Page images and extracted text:
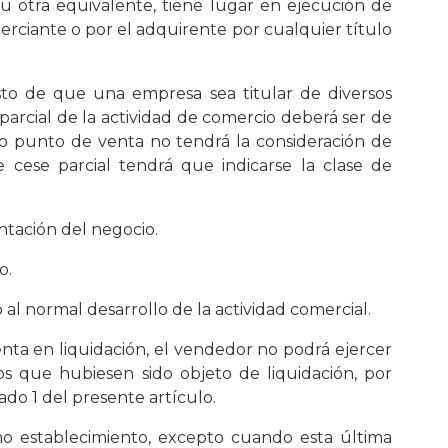
u otra equivalente, tiene lugar en ejecución de
omerciante o por el adquirente por cualquier título
esto de que una empresa sea titular de diversos
 parcial de la actividad de comercio deberá ser de
olo punto de venta no tendrá la consideración de
e cese parcial tendrá que indicarse la clase de
ntación del negocio.
o.
l normal desarrollo de la actividad comercial.
venta en liquidación, el vendedor no podrá ejercer
os que hubiesen sido objeto de liquidación, por
tado 1 del presente artículo.
o establecimiento, excepto cuando esta última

Directions for this task: The reply should consist of one number, the count of lines above with the string "actividad" in them.

Solution to this task: 2